▸ WORK INSTRUCTIONS
Lines below that include "Evlat" are the answer; copy each one.

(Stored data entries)
=== Begin Enclosure ===

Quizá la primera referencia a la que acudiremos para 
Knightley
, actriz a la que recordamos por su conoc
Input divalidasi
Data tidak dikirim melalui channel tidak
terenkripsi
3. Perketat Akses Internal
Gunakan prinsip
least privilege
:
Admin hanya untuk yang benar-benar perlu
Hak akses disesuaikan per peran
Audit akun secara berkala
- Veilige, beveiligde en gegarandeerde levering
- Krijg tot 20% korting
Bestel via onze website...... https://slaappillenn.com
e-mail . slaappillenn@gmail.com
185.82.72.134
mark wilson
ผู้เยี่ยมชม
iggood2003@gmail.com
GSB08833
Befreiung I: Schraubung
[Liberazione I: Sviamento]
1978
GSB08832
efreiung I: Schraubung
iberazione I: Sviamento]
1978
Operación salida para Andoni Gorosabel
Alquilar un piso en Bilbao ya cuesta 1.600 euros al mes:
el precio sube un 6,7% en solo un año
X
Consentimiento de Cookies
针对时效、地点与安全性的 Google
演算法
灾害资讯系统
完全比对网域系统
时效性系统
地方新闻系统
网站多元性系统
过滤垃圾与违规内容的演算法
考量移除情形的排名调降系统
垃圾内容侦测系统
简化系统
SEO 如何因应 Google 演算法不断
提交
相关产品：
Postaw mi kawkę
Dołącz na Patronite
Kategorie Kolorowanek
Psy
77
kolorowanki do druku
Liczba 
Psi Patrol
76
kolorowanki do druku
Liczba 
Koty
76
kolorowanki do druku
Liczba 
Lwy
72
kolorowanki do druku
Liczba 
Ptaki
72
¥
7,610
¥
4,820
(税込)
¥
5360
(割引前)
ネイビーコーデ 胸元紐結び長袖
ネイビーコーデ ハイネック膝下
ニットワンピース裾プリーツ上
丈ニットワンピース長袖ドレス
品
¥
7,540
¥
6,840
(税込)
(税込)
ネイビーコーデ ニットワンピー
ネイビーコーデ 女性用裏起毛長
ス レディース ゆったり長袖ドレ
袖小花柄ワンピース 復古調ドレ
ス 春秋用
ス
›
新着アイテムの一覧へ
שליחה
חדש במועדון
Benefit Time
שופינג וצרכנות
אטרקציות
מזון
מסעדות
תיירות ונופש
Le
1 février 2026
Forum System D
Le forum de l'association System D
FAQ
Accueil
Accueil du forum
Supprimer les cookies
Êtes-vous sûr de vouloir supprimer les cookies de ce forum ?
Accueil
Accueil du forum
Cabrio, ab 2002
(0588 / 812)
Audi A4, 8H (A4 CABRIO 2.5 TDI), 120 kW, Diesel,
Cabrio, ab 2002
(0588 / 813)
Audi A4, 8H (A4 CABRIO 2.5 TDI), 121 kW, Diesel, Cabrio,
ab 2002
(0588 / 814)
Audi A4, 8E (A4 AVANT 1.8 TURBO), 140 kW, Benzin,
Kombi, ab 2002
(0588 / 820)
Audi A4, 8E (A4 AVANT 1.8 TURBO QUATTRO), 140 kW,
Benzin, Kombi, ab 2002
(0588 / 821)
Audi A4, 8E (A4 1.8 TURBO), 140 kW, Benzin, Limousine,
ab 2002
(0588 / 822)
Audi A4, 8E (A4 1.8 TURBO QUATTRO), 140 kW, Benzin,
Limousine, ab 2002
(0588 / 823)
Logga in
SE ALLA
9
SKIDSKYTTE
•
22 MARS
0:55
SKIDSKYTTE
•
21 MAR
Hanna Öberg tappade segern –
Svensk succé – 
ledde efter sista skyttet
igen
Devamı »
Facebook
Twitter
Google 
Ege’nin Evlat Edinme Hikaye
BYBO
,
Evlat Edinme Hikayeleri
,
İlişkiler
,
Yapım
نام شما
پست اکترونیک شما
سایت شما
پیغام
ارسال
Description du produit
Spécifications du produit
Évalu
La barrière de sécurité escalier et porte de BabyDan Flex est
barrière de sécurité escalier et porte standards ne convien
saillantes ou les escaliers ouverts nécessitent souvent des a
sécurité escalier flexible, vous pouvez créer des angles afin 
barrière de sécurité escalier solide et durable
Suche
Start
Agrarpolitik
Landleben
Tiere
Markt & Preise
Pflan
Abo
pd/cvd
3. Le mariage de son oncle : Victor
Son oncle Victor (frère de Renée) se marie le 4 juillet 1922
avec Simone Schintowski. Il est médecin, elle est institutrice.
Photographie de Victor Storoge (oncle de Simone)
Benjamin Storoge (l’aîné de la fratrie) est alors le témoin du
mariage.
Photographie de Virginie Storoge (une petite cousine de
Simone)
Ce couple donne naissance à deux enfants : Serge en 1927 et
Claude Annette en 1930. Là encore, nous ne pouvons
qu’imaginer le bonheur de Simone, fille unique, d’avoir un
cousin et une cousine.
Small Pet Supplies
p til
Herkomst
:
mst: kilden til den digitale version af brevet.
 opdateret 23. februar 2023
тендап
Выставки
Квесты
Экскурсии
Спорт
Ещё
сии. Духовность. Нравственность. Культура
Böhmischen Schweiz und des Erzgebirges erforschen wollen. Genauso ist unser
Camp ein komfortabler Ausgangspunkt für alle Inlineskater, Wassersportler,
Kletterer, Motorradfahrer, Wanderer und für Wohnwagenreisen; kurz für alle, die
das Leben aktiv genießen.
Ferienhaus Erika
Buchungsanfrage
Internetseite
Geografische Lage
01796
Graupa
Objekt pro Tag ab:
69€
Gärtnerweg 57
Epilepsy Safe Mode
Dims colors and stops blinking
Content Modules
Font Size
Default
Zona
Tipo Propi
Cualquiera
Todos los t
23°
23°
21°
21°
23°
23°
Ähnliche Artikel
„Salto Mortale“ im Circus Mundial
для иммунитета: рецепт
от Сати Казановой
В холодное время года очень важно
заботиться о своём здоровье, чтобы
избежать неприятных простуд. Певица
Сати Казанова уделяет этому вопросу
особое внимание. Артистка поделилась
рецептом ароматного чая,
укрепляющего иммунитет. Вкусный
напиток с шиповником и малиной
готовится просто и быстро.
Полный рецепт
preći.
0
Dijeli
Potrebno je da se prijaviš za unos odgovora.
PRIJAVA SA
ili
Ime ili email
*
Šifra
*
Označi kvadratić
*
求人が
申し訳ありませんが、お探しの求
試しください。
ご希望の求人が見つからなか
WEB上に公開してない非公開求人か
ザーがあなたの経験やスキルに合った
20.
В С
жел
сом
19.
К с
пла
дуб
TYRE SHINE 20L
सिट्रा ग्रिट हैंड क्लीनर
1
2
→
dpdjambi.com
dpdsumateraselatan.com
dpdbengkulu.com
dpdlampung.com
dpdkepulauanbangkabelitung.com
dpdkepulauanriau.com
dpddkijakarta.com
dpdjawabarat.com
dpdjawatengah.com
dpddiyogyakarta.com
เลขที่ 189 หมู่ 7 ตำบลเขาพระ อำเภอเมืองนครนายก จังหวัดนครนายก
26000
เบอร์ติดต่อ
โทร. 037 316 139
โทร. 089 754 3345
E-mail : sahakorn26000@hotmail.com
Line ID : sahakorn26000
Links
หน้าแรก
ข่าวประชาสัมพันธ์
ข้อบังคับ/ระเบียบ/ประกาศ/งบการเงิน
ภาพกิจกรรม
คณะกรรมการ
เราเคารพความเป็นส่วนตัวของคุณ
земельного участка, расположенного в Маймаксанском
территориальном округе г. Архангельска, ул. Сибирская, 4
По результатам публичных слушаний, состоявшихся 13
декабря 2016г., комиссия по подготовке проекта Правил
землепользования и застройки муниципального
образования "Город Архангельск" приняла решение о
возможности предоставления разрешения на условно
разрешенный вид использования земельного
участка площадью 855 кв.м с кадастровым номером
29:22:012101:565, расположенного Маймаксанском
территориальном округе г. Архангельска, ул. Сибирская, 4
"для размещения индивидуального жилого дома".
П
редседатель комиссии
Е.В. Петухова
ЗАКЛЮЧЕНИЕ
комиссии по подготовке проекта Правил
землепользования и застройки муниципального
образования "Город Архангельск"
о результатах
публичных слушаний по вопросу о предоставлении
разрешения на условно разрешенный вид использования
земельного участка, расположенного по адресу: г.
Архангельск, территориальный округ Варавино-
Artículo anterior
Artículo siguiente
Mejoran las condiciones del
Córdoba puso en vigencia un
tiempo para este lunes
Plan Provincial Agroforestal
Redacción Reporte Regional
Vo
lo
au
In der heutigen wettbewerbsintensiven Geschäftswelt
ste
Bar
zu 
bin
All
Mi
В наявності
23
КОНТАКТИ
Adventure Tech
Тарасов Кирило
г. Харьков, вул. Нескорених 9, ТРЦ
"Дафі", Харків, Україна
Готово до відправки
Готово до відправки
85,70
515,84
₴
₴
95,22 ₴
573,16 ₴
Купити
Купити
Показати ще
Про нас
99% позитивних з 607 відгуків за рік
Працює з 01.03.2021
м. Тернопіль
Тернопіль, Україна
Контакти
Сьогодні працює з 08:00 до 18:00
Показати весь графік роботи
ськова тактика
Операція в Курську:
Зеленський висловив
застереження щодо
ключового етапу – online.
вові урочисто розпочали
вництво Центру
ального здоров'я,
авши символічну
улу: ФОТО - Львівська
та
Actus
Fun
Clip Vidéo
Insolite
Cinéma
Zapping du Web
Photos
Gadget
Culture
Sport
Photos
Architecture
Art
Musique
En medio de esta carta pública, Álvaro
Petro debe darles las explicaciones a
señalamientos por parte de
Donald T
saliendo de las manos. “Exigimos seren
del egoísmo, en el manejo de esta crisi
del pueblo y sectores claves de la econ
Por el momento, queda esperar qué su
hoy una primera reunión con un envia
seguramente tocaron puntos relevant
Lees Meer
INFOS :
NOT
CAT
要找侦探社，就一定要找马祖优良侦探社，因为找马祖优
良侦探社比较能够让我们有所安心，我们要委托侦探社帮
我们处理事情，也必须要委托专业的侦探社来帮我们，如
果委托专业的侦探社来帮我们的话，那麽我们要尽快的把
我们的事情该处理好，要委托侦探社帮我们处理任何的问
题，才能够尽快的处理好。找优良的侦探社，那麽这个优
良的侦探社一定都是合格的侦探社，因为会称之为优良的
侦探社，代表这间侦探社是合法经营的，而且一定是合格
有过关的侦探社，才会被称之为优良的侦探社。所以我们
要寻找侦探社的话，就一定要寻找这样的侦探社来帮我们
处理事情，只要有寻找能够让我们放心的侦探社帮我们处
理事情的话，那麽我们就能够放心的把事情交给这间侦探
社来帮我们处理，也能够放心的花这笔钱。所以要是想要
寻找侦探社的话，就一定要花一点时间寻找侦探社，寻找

=== End Enclosure ===

▸ RESULT BELOW
Ege’nin Evlat Edinme Hikaye
Evlat Edinme Hikayeleri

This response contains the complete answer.